The stinger can best be removed by immediately flicking it out of the skin with a fingernail; it should not be squeezed as this will inject more venom. Ice should be quickly applied to the site. Further management includes the use of oral antihistamines (such as hydroxyzine) and mild analgesics as needed. If an exaggerated local response occurs, a 5-day course of oral prednisone (1 mg per kg per day) may be helpful (6).
Managing anaphylaxis. If a patient has anaphylaxis, management must begin immediately, and the local emergency medical services must be called. The victim should be placed supine with his or her legs elevated. A constriction band that occludes superficial venous and lymphatic return—but does not obstruct arterial flow—can be placed a few inches above the sting site. Ice can be applied to further reduce venom absorption.
If signs or symptoms of laryngeal edema are present, aggressive airway management should be undertaken with early intubation and support of the victim's breathing and circulation. If a respiratory or cardiac arrest occurs, aggressive resuscitation should ensue, using resources at hand, from basic to advanced cardiac life support. Oxygen, if available, should be administered.

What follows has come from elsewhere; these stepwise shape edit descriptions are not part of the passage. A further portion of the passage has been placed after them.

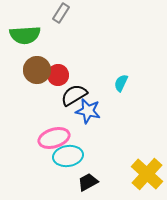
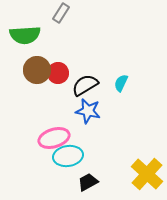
red circle: moved 2 px up
black semicircle: moved 11 px right, 10 px up
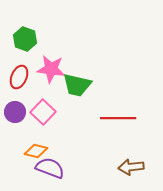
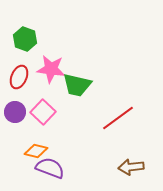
red line: rotated 36 degrees counterclockwise
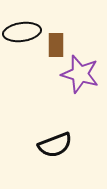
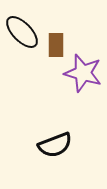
black ellipse: rotated 54 degrees clockwise
purple star: moved 3 px right, 1 px up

Epinephrine. Prompt administration of epinephrine is vital. Subcutaneous injections (0.01 mL/kg of 1:1,000 solution, up to a maximum of 0.5 mL per dose) may be repeated approximately every 15 minutes as needed for recurrent problems. In cases of moderate hypotension, the epinephrine can be administered intramuscularly.
If hypotension persists after the initial epinephrine injection or is initially severe, intravenous crystalloids should be given rapidly (20 mL/kg boluses repeated as necessary). If the patient has been exercising strenuously before the sting occurs, his or her intravascular volume may already be depleted, and this depletion can compound the level of hypotension. If the blood pressure fails to respond to epinephrine and rapid crystalloid infusion, a vasopressor such as dopamine or norepinephrine (in standard titrated doses) may be required.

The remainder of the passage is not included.